■ **Activity**
Repeat the entries exactly, and do not carry the pictures over.

■ **Records provided**
[Start of Attachment]

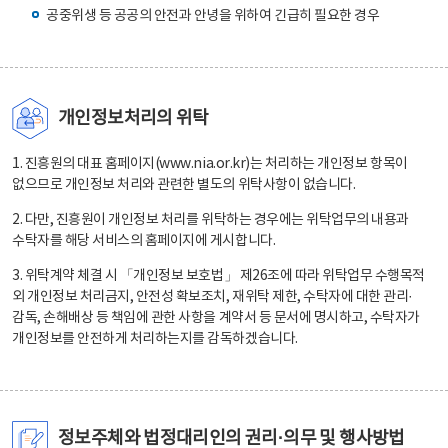
공중위생 등 공공의 안전과 안녕을 위하여 긴급히 필요한 경우
개인정보처리의 위탁
1. 진흥원의 대표 홈페이지(www.nia.or.kr)는 처리하는 개인정보 항목이
없으므로 개인정보 처리와 관련한 별도의 위탁사항이 없습니다.
2. 다만, 진흥원이 개인정보 처리를 위탁하는 경우에는 위탁업무의 내용과
수탁자를 해당 서비스의 홈페이지에 게시합니다.
3. 위탁계약 체결 시 「개인정보 보호법」 제26조에 따라 위탁업무 수행목적
외 개인정보 처리금지, 안전성 확보조치, 재위탁 제한, 수탁자에 대한 관리·
감독, 손해배상 등 책임에 관한 사항을 계약서 등 문서에 명시하고, 수탁자가
개인정보를 안전하게 처리하는지를 감독하겠습니다.
정보주체와 법정대리인의 권리·의무 및 행사방법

[End of Attachment]

■ **Expected answer**
공중위생 등 공공의 안전과 안녕을 위하여 긴급히 필요한 경우
개인정보처리의 위탁
1. 진흥원의 대표 홈페이지(www.nia.or.kr)는 처리하는 개인정보 항목이
없으므로 개인정보 처리와 관련한 별도의 위탁사항이 없습니다.
2. 다만, 진흥원이 개인정보 처리를 위탁하는 경우에는 위탁업무의 내용과
수탁자를 해당 서비스의 홈페이지에 게시합니다.
3. 위탁계약 체결 시 「개인정보 보호법」 제26조에 따라 위탁업무 수행목적
외 개인정보 처리금지, 안전성 확보조치, 재위탁 제한, 수탁자에 대한 관리·
감독, 손해배상 등 책임에 관한 사항을 계약서 등 문서에 명시하고, 수탁자가
개인정보를 안전하게 처리하는지를 감독하겠습니다.
정보주체와 법정대리인의 권리·의무 및 행사방법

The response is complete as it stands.